Tsipras to meet Merkel amid tensions between Greece and Germany

Greece's prime minister, Alexis Tsipras and Germany's chancellor, Angela Merkel
Alexis Tsipras, who is due to meet Angela Merkel on Monday, has blamed the German leader’s insistence on tough austerity for Greece’s ‘humanitarian crisis’. Photograph: Alain Jocard/AFP/Getty Images

The radical Greek prime minister, Alexis Tsipras, will meet the German chancellor, Angela Merkel, on Monday amid strained relationships between the two countries over Germany’s hardline stance on Greece’s debt crisis.
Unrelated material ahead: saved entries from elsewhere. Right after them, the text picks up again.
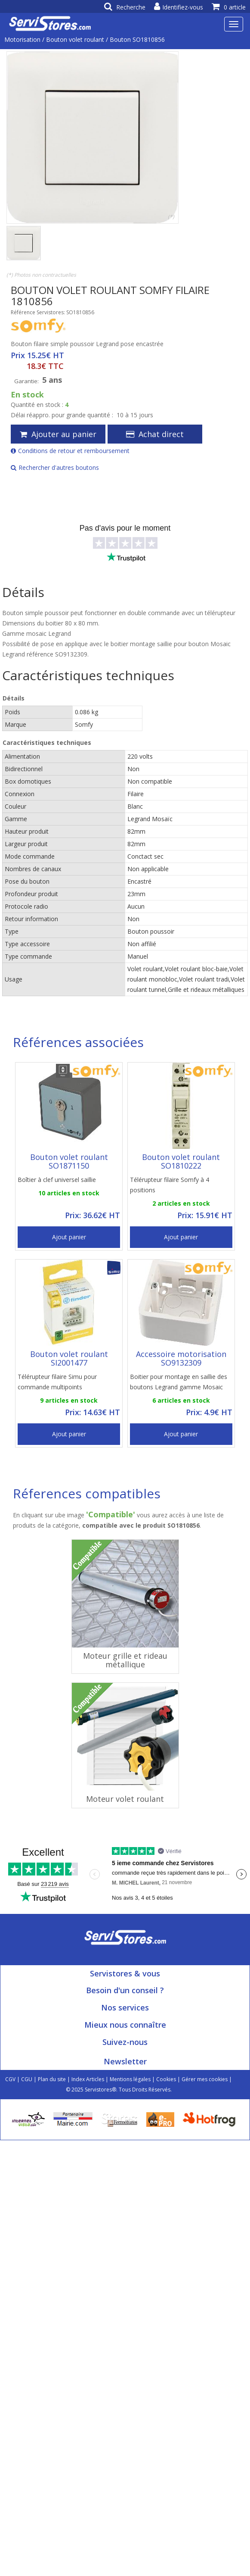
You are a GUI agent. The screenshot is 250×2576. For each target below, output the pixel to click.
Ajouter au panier (58, 434)
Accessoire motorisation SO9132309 (181, 1358)
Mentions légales (130, 2079)
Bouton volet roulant (75, 39)
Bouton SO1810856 (137, 39)
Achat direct (155, 434)
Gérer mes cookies (205, 2079)
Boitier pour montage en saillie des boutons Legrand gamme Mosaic (178, 1381)
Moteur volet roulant (125, 1799)
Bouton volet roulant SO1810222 (181, 1161)
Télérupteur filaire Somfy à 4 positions (169, 1184)
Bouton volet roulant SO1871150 (69, 1161)
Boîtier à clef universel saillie (57, 1179)
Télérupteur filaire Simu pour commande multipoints (57, 1381)
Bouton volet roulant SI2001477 (69, 1358)
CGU (26, 2079)
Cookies (166, 2079)
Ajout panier (69, 1237)
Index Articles (87, 2079)
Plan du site (52, 2079)
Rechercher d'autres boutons (55, 467)
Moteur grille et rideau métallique (125, 1660)
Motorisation (22, 39)
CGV (10, 2079)
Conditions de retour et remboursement (70, 451)
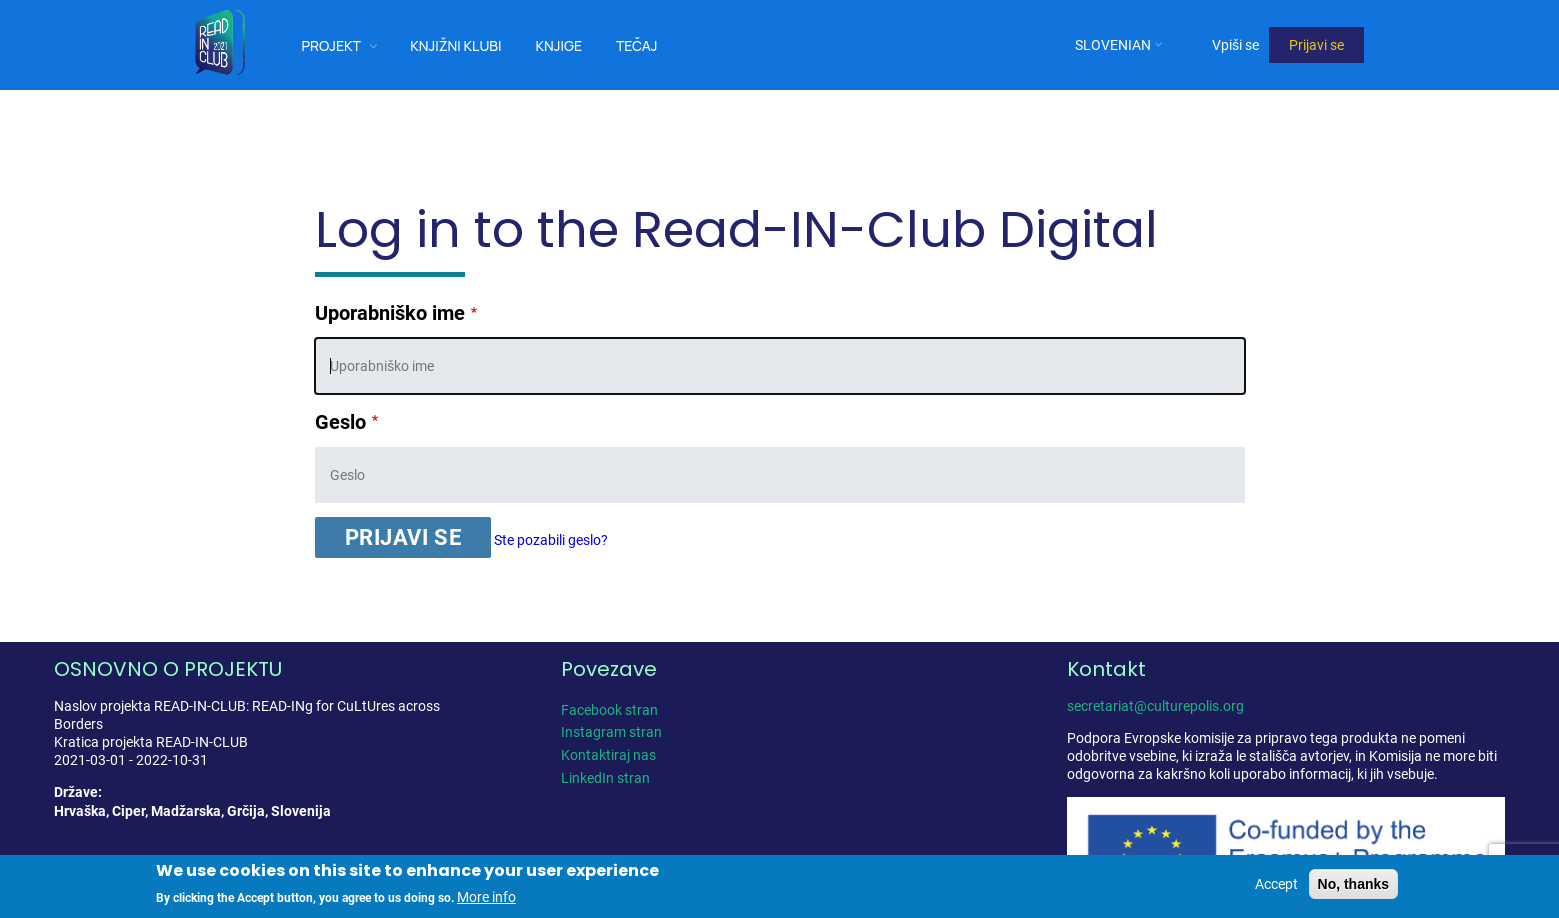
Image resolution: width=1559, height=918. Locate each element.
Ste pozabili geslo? (551, 540)
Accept (1276, 884)
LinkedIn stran (605, 778)
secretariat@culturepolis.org (1155, 706)
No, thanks (1354, 884)
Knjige (558, 45)
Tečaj (637, 45)
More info (486, 897)
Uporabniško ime (390, 313)
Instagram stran (611, 732)
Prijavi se (1316, 45)
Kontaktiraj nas (608, 755)
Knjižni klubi (455, 45)
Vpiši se (1235, 45)
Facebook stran (609, 710)
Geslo (340, 422)
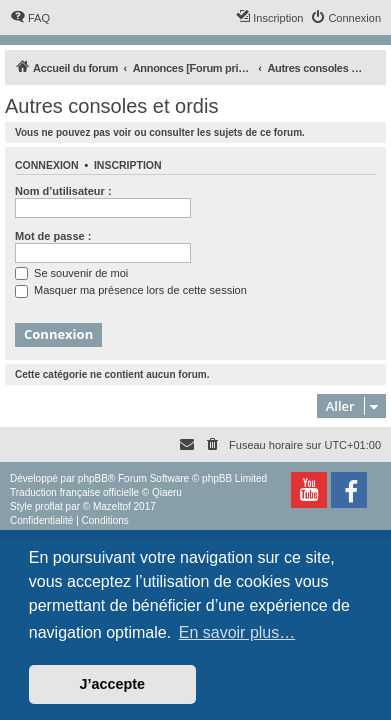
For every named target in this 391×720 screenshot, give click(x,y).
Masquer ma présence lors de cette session (131, 290)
A senior figure in Merkel’s junior coalition partner called on Tsipras to present a firm list of reforms at his meeting with Merkel, on his first official visit to Germany since his election.
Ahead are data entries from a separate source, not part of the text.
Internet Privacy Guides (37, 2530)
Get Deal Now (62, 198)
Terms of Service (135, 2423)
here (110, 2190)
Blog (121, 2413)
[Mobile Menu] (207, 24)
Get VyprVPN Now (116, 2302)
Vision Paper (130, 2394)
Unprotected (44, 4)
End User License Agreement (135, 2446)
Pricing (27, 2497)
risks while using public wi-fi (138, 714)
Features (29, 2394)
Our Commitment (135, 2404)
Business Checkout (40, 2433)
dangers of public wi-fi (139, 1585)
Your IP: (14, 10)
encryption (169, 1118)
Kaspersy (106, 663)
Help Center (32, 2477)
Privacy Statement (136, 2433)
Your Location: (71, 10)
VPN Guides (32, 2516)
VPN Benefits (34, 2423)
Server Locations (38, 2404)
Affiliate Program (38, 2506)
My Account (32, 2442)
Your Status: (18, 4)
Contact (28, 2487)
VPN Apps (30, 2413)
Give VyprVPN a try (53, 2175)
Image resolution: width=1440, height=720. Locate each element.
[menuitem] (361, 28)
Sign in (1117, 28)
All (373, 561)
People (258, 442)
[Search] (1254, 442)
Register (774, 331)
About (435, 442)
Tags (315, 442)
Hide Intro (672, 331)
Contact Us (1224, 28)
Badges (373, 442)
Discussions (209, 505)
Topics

“I want to see if Greece is finally prepared to make real reforms or not,” said Thomas Oppermann, parliamentary leader of the Social Democrats.

“Tsipras announced he would present a complete list of precise reforms,” Oppermann said in an interview in Der Spiegel. “I expect him to present this list during his conversation with chancellor Merkel on Monday.”

Tsipras has blamed Merkel’s insistence on tough austerity for his country’s “humanitarian crisis” of poverty and mass unemployment.

Merkel, for her part, maintains that if cash-strapped Greece wants more international bailout loans, of which Germany stumps up the biggest share, it must accept the bitter medicine of cuts and reforms.

Speaking to the Greek newspaper Kathimerini before the visit, Tsipras said the meeting with Merkel would be an opportunity to talk “without the pressure of any negotiation”, adding: “It’s important because we will be able to talk about topics which are damaging Europe, and about how to improve relations between our two countries.”

The row between the two countries has dominated the German media over the past week, exacerbated by the broadcast last Sunday of a two-year-old video showing the Greek finance minister, Yanis Varoufakis, apparently raising his middle finger to Germany.

“Tsipras has to recognise that the zig-zag manoeuvring of finance minister Varoufakis has damaged his government in Europe,” Oppermann added.

Asked what he expected from Merkel during the meeting, he said, “It’s Tsipras’ move now, not Merkel’s.”

Der Spiegel’s latest cover reflects the mood of confrontation. Beneath the headline, How Europeans see Germans - the German supremacy, the magazine printed an image of senior Nazi officers next to the Parthenon in occupied Athens during the second world war with Merkel standing among them smiling.

Germany’s opposition leaders have taken a more conciliatory stance, with the Green party chairwoman, Simone Peters, calling on both Merkel and Tsipras to “get over the primitive rhetoric of the past weeks and give German-Greek relations a new chance”.

“A social reform course from the Greeks must find the support of the government as much as reviving sustainable investments and the relief of Greece’s oppressive debt burden,” she told German news agency DPA.